Challenger has inked deals with the Commonwealth Super Corporation and TelstraSuper, which Mr Hamilton noted “demonstrate our expertise in developing retirement and longevity solutions that address the specific needs of members in retirement”.

Mr Hamilton said retirement was “fundamentally different to accumulation”, but noted he was “supportive of all the discussion around retirement”.

“The government right now is doing the right thing, they’re consulting the industry on the challenges and what needs to evolve to deliver retirement,” he said.

‘Patchy but positive’

But Challenger saw challenges in its funds management arm, with total earnings down 7 per cent to $29m “due to changes in business mix” which clipped net income by 1 per cent in addition to a 3 per cent lift in expenses.

Total funds under management lifted 9 per cent in the period, to $108bn, as Challenger’s institutional clients pumped an additional $6.5bn into the investment operation.

Challenger also revealed it would kick off a technology transformation of its Life platforms.

The company announced it would sign a seven-year deal with consulting heavyweight Accenture to become its “long-term technology partner” in a move tipped to save up to $90m over seven years.

Challenger said the tech transformation was aimed at “making it easier to do business with us, broadening the customer base and delivering an innovative offering”.

The deal will see Accenture run Challenger’s Life platform and replace its core annuity registry with Accenture’s Life Insurance and Annuity Platform as well as create new customer portals.

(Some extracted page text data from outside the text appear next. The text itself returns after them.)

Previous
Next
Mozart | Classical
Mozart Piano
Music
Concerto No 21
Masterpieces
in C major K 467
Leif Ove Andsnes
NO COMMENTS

Challenger said it would book a $25m investment cost across the 2024 and 2025 financial years for the program, including a $4m cost already incurred in the first half.

Challenger said the systems would allow customers to fully originate services online and add efficiencies for advisers to write new business as well as upgrading interfaces for institutional clients.

The move is expected to start by the beginning of the 2025 financial year.

Challenger, which manages assets and supplies life income products to retirees, said it was standing by its guidance of a pre-tax net profit for the full year coming between $555m to $605m, excluding losses from Challenger Bank which is set to be sold to Heartland Group.

However, Challenger said it expected earnings in the top half of the range.

Challenger acquired its bank in 2021 in a deal that saw it take over credit union MyLifeFinance, before securing a banking licence.

Challenger declared it would hand investors a 13c fully franked dividend, up on the 12c handed out in July.

UBS analyst Scott Russell said Challenger’s result was “patchy” but positive.

“A modest earnings and div beat. While investment experience was well below consensus (negative marks to property and alternatives), normalised NPBT was 1 per cent ahead of consensus,” he said.